実際の用例としては「通信用語の基礎知識」に載っていたサザエさんの例が分かりやすかった。
参考( 通信用語の基礎知識 )
:か゚
ガ行全体で見ると合成文字は以下のようになっていて
上記例は「か行の仮名」に「半濁点」を付したもので、日常で意識して利用されることはほぼ無い。
文字というより役割としては音符や発音記号に近く、五十音図にも含まれない「鼻濁音 ( びだくおん ) 」という特殊な文字。

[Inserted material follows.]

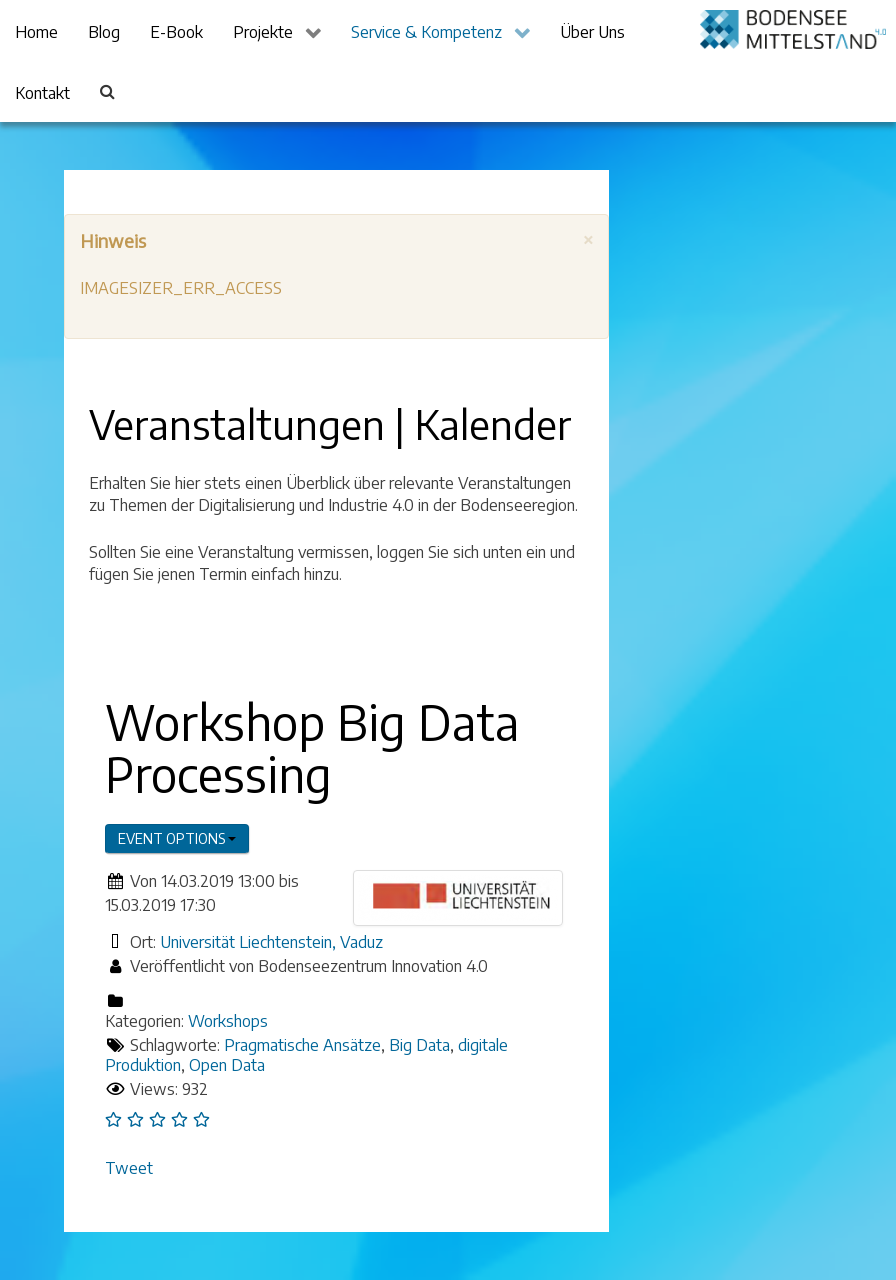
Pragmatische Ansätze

こんなマイナーなものにもフォントが用意されていることに驚きつつ、濁音/半濁音を明確に区別し表現する職業( 日本語のアナウンサーなど ) もあることを知る。
その他:アイヌ語カナ表記用
民族として固有の文字を持たなかった日本アイヌ民族の口伝をカナ表記で記載する場合に、アイヌ語カナ表記用の拡張カタカナという文字も Unicode 3.2 からサポートされていて、これらは JIS X 0213:2004 にも収められている。

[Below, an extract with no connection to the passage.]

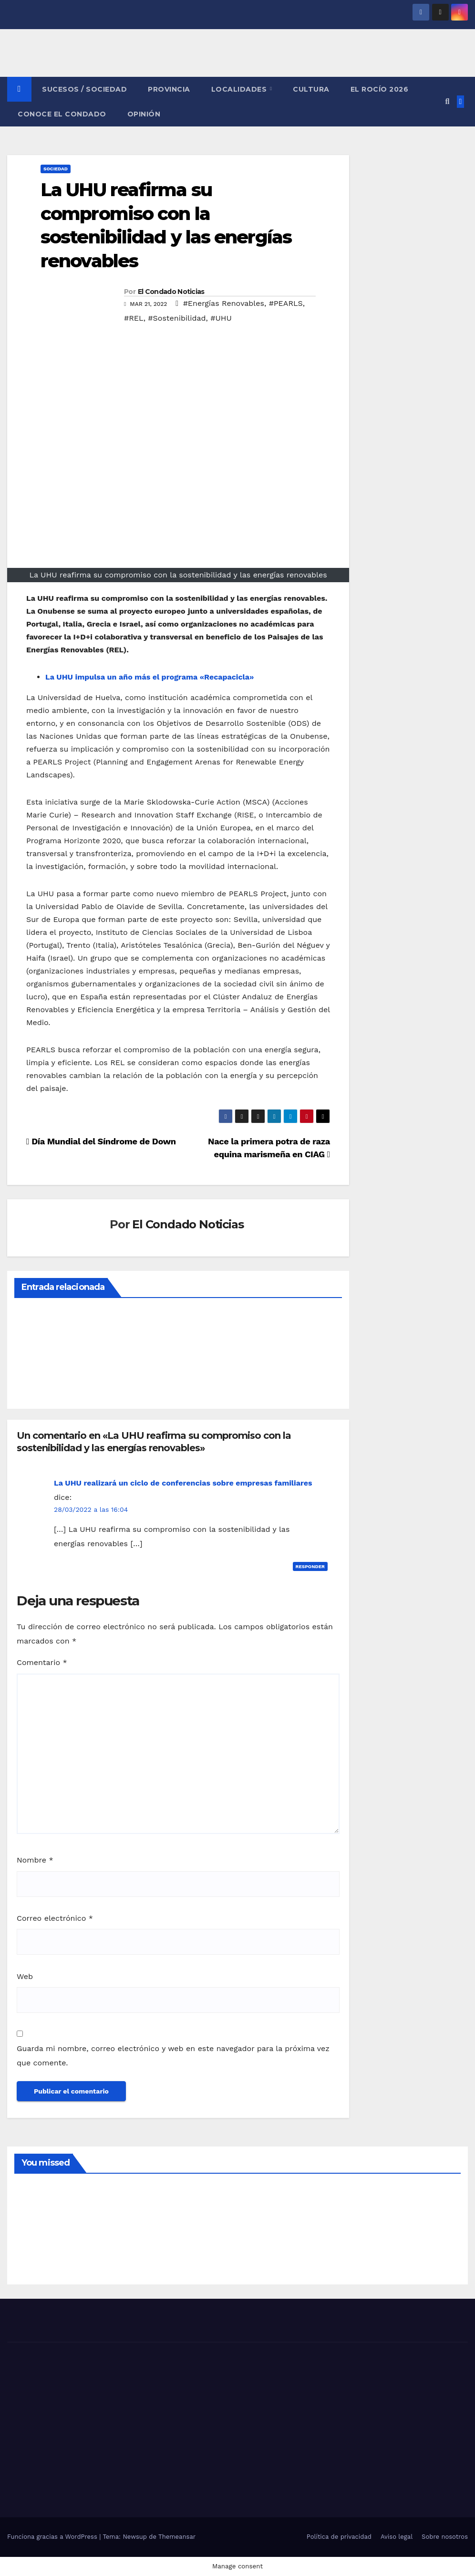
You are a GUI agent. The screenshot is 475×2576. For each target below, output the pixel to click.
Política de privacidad (339, 2536)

アイヌ語カナ表記用の文字セットは利用している OS が直接変換を未サポートの場合もある。
その他:除外したコードポイント
JIS X 0213:2004 マップデータに記載があったコードポイントには reserved point が含まれており、これら未割当の領域をデバッグ用リストから予め除外。
Unicode3.1 で設定されたコードポイントの中に u+2000B=𠀋
のようなサロゲートペアを利用する文字が JIS X 0213:2004 に含まれている。除外はしなかったがデバッグ用の文字リストを作成する場合 Python3 系で処理したほうが良かった。念の為これらコードポイントは一括してリスト後方に意図的に集めて配置してある。合成文字もリストの後方に配置したので、JIS マップデータの文字配置順と今回作成されたデバッグ用文字列のリストは順番が完全一致しない。
リストの要素数合計は 11,232 文字となった。
実際のデバッグ
CF25 に文字リストを取り込んで GArR を使って配列化、それをループ処理で全文字単位でリストオブジェクトへ渡す。リストオブジェクトへ配列を渡し終えたらリストオブジェクトの機能を使ってファイル出力する。このファイルと配列のソースファイルを diff で比較して完全な同一であると確認。
このような流れでデバッグを行っている。
JIS X 0213:2004 と JIS0201+JIS0208 をソースに使って全文字のリストを得ているので、これらを正常に表示できれば通常の日本語なら確実にサポートできていると言える。
デバッグの結果
ソースと CF25 から出力された結果を比較して完全な同一と判定された。これで恐らくダメ文字関連のバグは今後発生しない。